Grité por ayuda y golpeé la puerta por varios segundos eternos. La luz de ese teléfono me impidió detallar la apariencia de esa sombra parada al lado mío, quien sólo contemplaba mi pánico en silencio, como si tratara de inspeccionarme. Con una calma que aún me perturba.

De la nada la puerta cedió, una mano agarró un puñado de mi pelo, y fui jalada dentro de la habitación. Mamá me lanzó a un lado, y cerró su puerta con llave. Era evidente que su instinto materno estaba en una lucha campal contra los efectos del somnífero.

“Alguien se metió en nuestra casa.” dije apenas entré a la recamara.

Mamá y Carlos se miraron el uno al otro.

“¿Estás segura que no estás soñando Eugenia?”

“No mamá, te digo que lo vi: Hay alguien en la casa.”

Sin decir nada, Carlos se dirigió a su clóset y sacó algo que no supuse que tendría: un revólver, el cual disparó varias veces por la ventana para ahuyentar al intruso.

Más tarde, las cámaras de seguridad revelaron que el hombre que me iluminó con su celular era tan sólo uno de cuatro más que entraron.
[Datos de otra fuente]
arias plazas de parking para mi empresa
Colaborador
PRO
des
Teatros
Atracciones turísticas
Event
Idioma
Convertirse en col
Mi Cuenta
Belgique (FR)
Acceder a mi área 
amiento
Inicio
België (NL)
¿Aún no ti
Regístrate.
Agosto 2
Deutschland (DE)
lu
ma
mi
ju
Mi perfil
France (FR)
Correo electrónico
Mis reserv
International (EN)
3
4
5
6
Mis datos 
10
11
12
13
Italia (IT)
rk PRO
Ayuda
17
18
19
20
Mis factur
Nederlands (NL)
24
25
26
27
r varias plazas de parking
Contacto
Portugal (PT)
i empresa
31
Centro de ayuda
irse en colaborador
Los oficiales de policía descubrieron huellas de sus manos y zapatos alrededor de la ventana de mis hermanos.

No robaron mucho, tan sólo una laptop anticuada, unos bolsos y algunas películas. Quién sabe qué más querían.Sin embargo, las cámaras revelaron algo más: ellos invadieron nuestra casa mucho antes de yo llegar del cumpleaños, y por un largo rato permanecieron sentados de lado a lado en la cama de mis hermanos. Tan sólo viendo la pared.

Esa escena me persigue: los cuatro intrusos pasando horas en esa habitación, a pocos metros de nosotros, sin mover ni un músculo. Aguardando a que todos durmieramos. Si para mí la oscuridad es un temor, para ellos era su hábitat natural. Uno donde podían espiar a su presa desde las sombras, incluso ante una puerta abierta de par en par.

Nunca sabré qué entretuvo su mente durante esa espera, pero ya sé que el terror más puro no pertenece a los fantasmas que se ocultan en la oscuridad, por más que aún crea en ellos.

No hay que tenerle miedo a los muertos. Es a los vivos a quienes debemos temerles.